Diviner calibration

AbstractThis paper describes the methods to calbrate LRO's Diviner Lunar Radiometer Experiment. Like many radiometers, Diviner is sensitive to instrument temperature changes along the orbit of LRO. Regularly executed calibration blocks include instrument pointings to space and towards internal blackbodies at a known temperature. Data from these blocks serve to determine current offsets and current DN to radiance conversion value.

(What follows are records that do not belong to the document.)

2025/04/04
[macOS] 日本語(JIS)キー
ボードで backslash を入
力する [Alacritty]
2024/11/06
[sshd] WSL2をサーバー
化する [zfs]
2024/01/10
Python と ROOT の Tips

A ground calibration campaign served to determine conversion tables over temperature.

General idea

a.k.a. the elevator pitch:

  1. 1.

    In regular intervals, Diviner looks at space, to define the counts for zero radiation, defining a \(counts_{space}\) with an error \(\sigma_{space}\).

  2. 2.

    Around the same time the instrument also points at an internal blackbody source at a measured temperature, defining a \(counts_{BB}\left(T_{BB}\right)\) with errors of \(\sigma_{sensor}\) and \(\sigma_{placement}\) of that temperature sensor.

  3. 3.

    The aforementioned measured temperature is used to look up the radiance \(R_{BB}\left(T_{BB}\right)\) for the given temperature in a previously determined calibration table.

  4. 4.

    By dividing this look-up radiance by the difference between the measured counts for space and black-body like so:

    \begin{equation} gain\left(T_{BB}\right)=\frac{-R_{BB}}{counts_{space}-counts_{BB}\left(T_{BB}\right)}\nonumber \\ \end{equation}

    we define a gain for this blackbody temperature.

  5. 5.
    \begin{equation} \mathrm{Radiance}=\left(\mathrm{counts}-\mathrm{offset}\right)\cdot\mathrm{gain}\nonumber \\ \end{equation}

This is the general idea, while the devil is in the detail:

  • Interpolation of HK blackbody temperature data. Interestingly, different time interval for telescope 1 and telescope 2.

  • above gain and offset are defined only defined for one calibration station, called ”block” in this paper. They need to be smoothly interpolated so that every data sample has one offset and sample available.